Sanders left the conversation, both hands in the air.
Asked after the debate if she believed the argument between Warren and Sanders had been put to rest, Sanders campaign cochair Nina Turner said, "Not exactly. I mean, we all saw what happened at the end of the debate. The senator reached out his hand to shake her hand, and she wouldn't do it.”
“I don’t know what she said, but you can read their body language and obviously the conversation was not pleasant,” she added.
Steyer, dogged by reporters after the debate who wanted details of the exchange, said he hadn’t heard what they said. “Whatever was going on, I was trying to get out of the way as fast as possible,” he said on MSNBC.
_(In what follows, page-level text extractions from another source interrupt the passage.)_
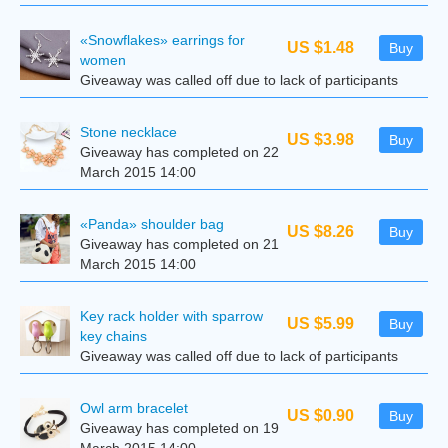
«Snowflakes» earrings for
US $1.48
Buy
women
Giveaway was called off due to lack of participants
Stone necklace
US $3.98
Buy
Giveaway has completed on 22
March 2015 14:00
«Panda» shoulder bag
US $8.26
Buy
Giveaway has completed on 21
March 2015 14:00
Key rack holder with sparrow
US $5.99
Buy
key chains
Giveaway was called off due to lack of participants
Owl arm bracelet
US $0.90
Buy
Giveaway has completed on 19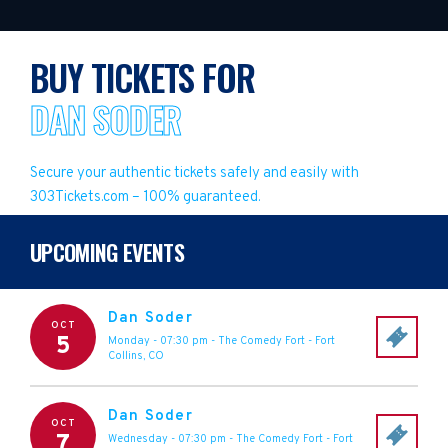
BUY TICKETS FOR
DAN SODER
Secure your authentic tickets safely and easily with
303Tickets.com – 100% guaranteed.
UPCOMING EVENTS
Dan Soder
OCT
5
Monday - 07:30 pm
-
The Comedy Fort
-
Fort
Collins
,
CO
Dan Soder
OCT
7
Wednesday - 07:30 pm
-
The Comedy Fort
-
Fort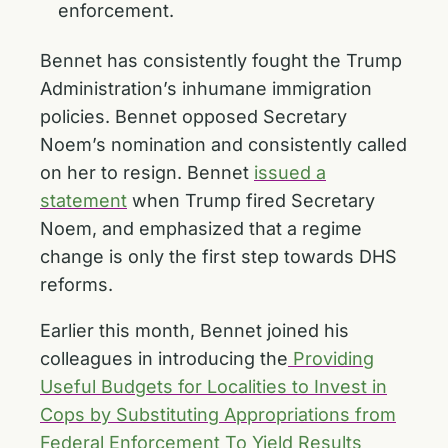
enforcement.
Bennet has consistently fought the Trump
Administration’s inhumane immigration
policies. Bennet opposed Secretary
Noem’s nomination and consistently called
on her to resign. Bennet
issued a
statement
when Trump fired Secretary
Noem, and emphasized that a regime
change is only the first step towards DHS
reforms.
Earlier this month, Bennet joined his
colleagues in introducing the
Providing
Useful Budgets for Localities to Invest in
Cops by Substituting Appropriations from
Federal Enforcement To Yield Results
It was an awkward coda to the controversy that spilled out into public view on Monday.
At issue was Warren’s recollection of a private meeting with Sanders, a longtime progressive ally, as both senators were preparing to run for president in December 2018: Warren, confirming a report by CNN, said in a statement that night that she remembered asking Sanders whether he thought the country would elect a woman: “I thought a woman could win; he disagreed.”
Sanders has repeatedly denied the account, saying he pointed out that Donald Trump would use gender against a woman in a general election and “weaponize whatever he could.”
“I have no interest in discussing this private meeting any further because Bernie and I have far more in common than our differences on punditry,” Warren said in her statement on Monday.
That same night, the Warren campaign began asking its supporters to de-escalate the fight, warning explicitly against portraying Sanders as sexist or pursuing the “‘sexism’ angle.”
“Re: where we go from here — our goal is de-escalation and focusing on our shared goals,” a staffer wrote to members of a large pro-Warren private group chat on Twitter, according to screenshots of the channel. “Claiming you’re worried a woman can’t win/flagging that she’ll receive sexist attacks is something many, many people feel,” the staffer wrote the next day.
Warren and Sanders have long had an informal truce in the 2020 primary. In the first CNN primary debate in July, the two senators wound up teaming up against the debate’s moderators and lower-tier candidates who tried to attack one of the two of them or pull them apart.
But that nonaggression pact started to slip over the last weekend, when Politico reported that the Sanders campaign had talking points intended to move voters away from Warren by saying her voting base was highly educated and affluent, and she was not bringing “new bases into the Democratic Party.” Sanders quickly distanced himself from the talking points. Warren told reporters at a campaign event that she was “disappointed” that “Bernie is sending his volunteers out to trash me.”
The eruption of disunity between Sanders and Warren comes as Warren has been positioning herself as the “unity” candidate, capable of bringing supporters of all candidates together into the general election against Donald Trump. For Sanders, the string of stories came as an unwelcome distraction from a period that would have otherwise focused on his strength in the race: Late last week, less than a month before the primary begins here in Iowa, the closely watched Des Moines Register polling showed Sanders leading the field in the state.
By Tuesday afternoon, hours before the debate here in Des Moines, it was clear both campaigns were eager to move on from public conversation about a story that had divided the progressive community. “From what I've heard from their campaign, and certainly from our campaign,” top Sanders strategist Jeff Weaver said in an interview on MSNBC, “I think we're all mostly done talking about it, frankly.”
“That's where folks wanna leave it,” he said.
California Rep. Katie Porter, a prominent Warren supporter, was MSNBC’s next guest.
“The headline that everybody should be focused on is Democrats can beat Donald Trump,” she said when asked about the Warren–Sanders story. “They both want to be focused on moving on.”